The default configuration on TPCF on NSX creates a SNAT rule on the T0 router via NCP each time an org is created. This is normal behavior. 

After this configuration, SNAT rule is not created on T0, and the floating IP pool designated for SNAT does allocate an IP after org creation. Also Containers within the org have no connectivity outside NSX T0 designated for the foundation. 
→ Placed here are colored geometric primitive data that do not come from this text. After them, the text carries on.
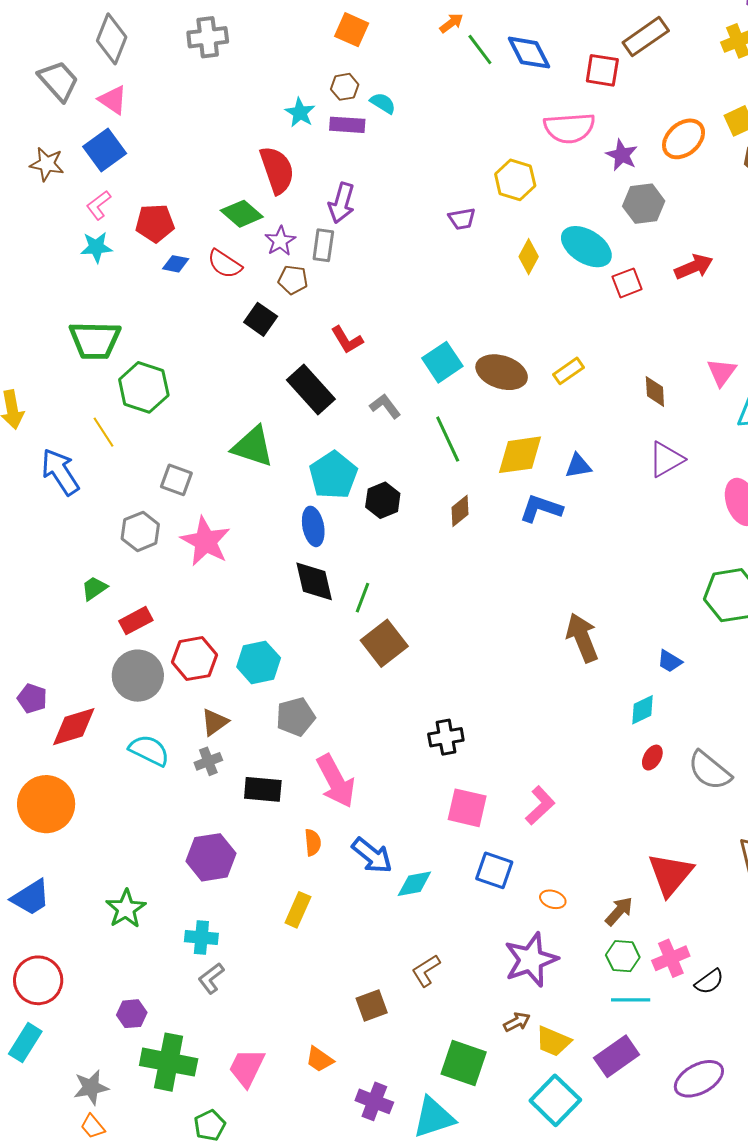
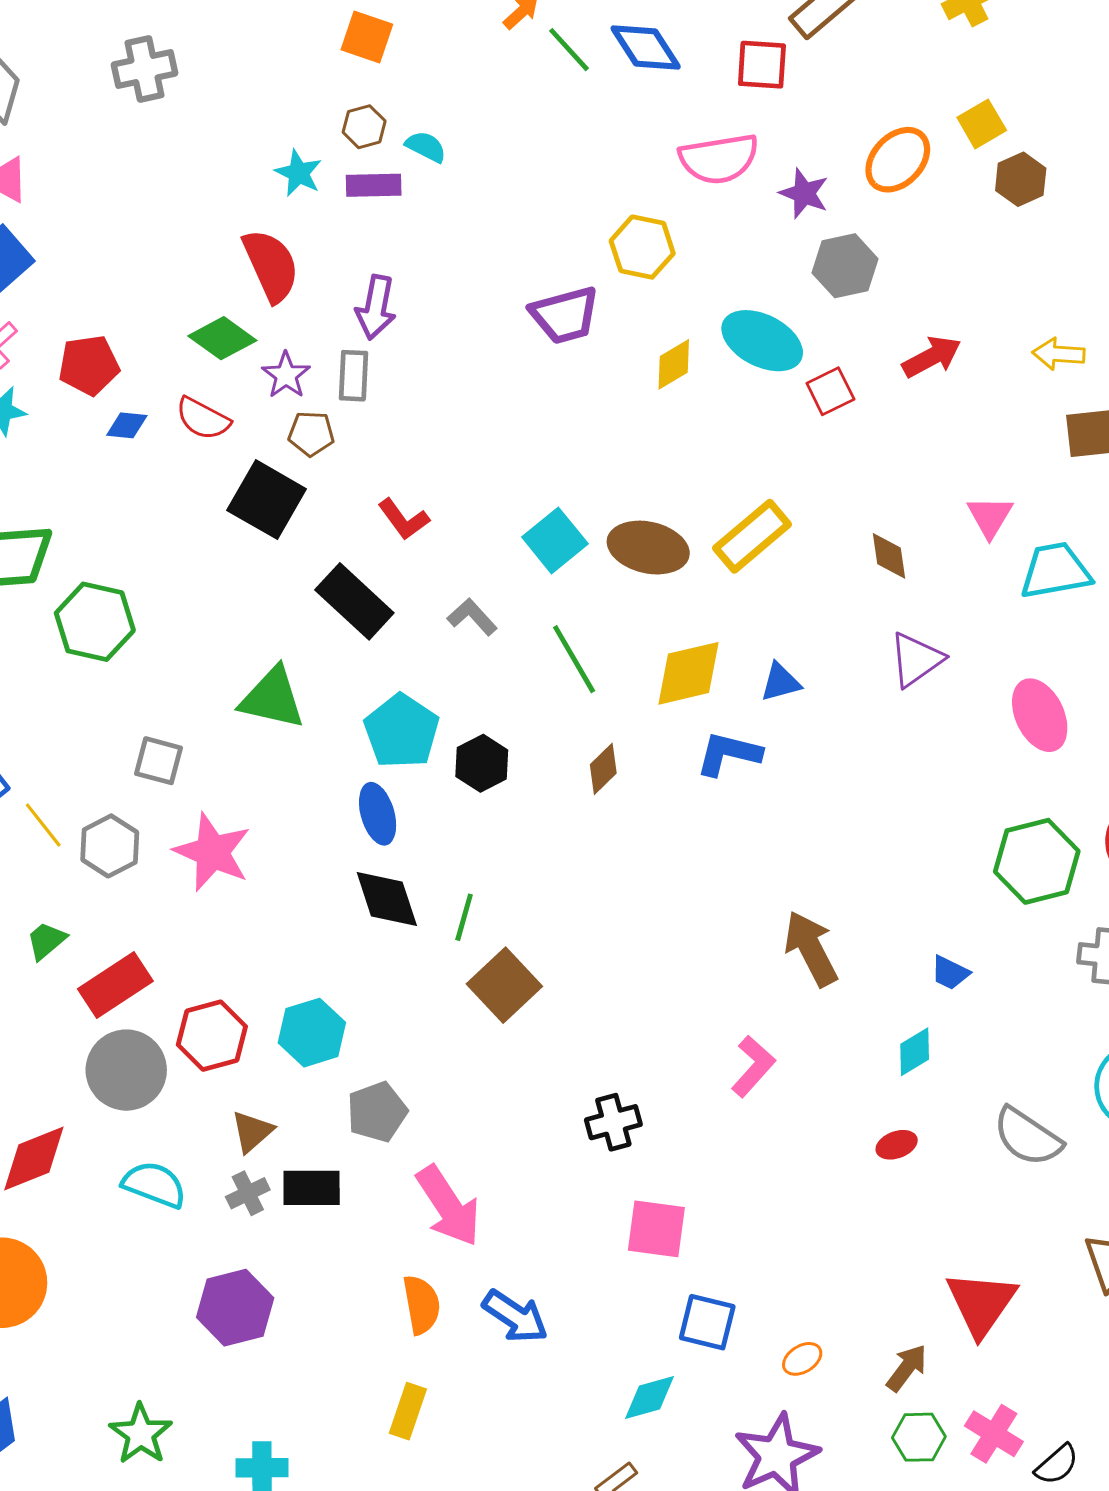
purple trapezoid: (462, 219) -> (565, 315), size x1.6
yellow diamond: (529, 257) -> (674, 364), turned 36
black square: (261, 319) -> (267, 500), size x1.5
yellow rectangle: (569, 371) -> (752, 536), size x1.6
yellow line: (104, 432) -> (43, 825), moved
red rectangle: (136, 621) -> (115, 985), size x1.4
red ellipse: (652, 758) -> (897, 1145), moved, turned 45
black rectangle: (263, 789) -> (312, 1188), moved
pink L-shape: (540, 806) -> (753, 1066), moved
orange semicircle: (313, 842) -> (421, 1305), size x1.4
purple hexagon: (211, 857) -> (235, 1308), moved
cyan diamond: (414, 884) -> (650, 1397), moved
orange ellipse: (553, 899) -> (802, 1359), turned -45
pink cross: (671, 958) -> (994, 1434), turned -30

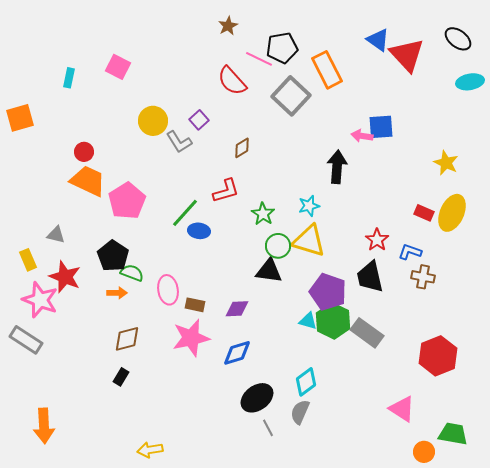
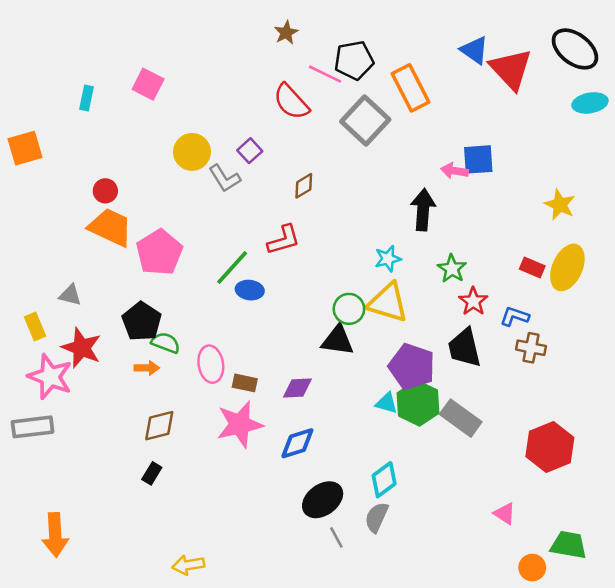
black ellipse: (458, 39) -> (575, 49), size x1.4
green star: (263, 214) -> (452, 269), moved
gray rectangle: (26, 340) -> (33, 427), turned -40
pink triangle: (402, 409) -> (505, 514), size x0.7

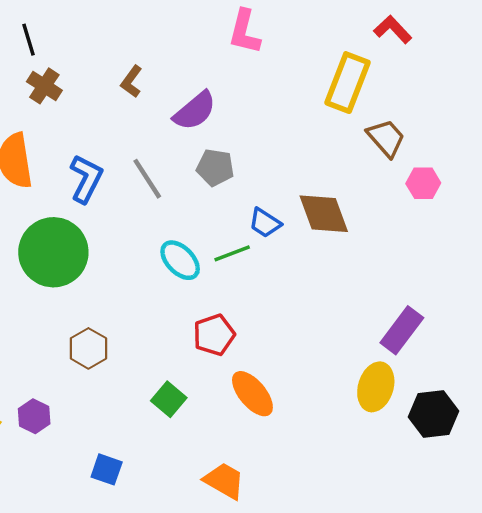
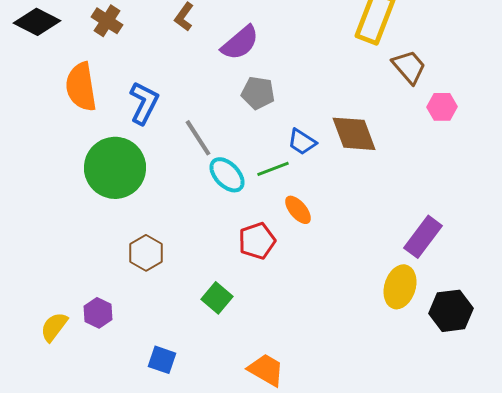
gray line: (147, 179) -> (198, 138), moved
orange ellipse: (252, 394) -> (298, 210), moved, size x0.7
NCP logs on Diego DB VM show entries similar to:

[nsx@6876 comp="nsx-container-ncp" subcomp="ncp" level="WARNING"] vmware_nsxlib.v3.client The HTTP request returned error code 400, whereas 201/200 response codes were expected. Response body {'httpStatus': 'BAD_REQUEST', 'error_code': 508035, 'module_name': 'policy', 'error_message': 'Invalid NAT rule action SNAT for HA mode ACTIVE_ACTIVE. Only REFLEXIVE action is supported on ACTIVE-ACTIVE stateless router.'}

[nsx@6876 comp="nsx-container-ncp" subcomp="ncp" level="ERROR" security="True" errorCode="NCP00044"] nsx_ujo.ncp.nsx.policy.nsxapi create_t0_snat_rule failed, cause: Unexpected error from backend manager (['nsxt-fqdn']) for PATCH policy/api/v1/infra/tier-0s/edge-gw-t0/nat/USER/nat-rules/nat_rule-ID: Invalid NAT rule action SNAT for HA mode ACTIVE_ACTIVE. Only REFLEXIVE action is supported on ACTIVE-ACTIVE stateless router.

TPCF 6.x

TPCF 10.x

Configure the T0 as Active-Passive in NSX-T.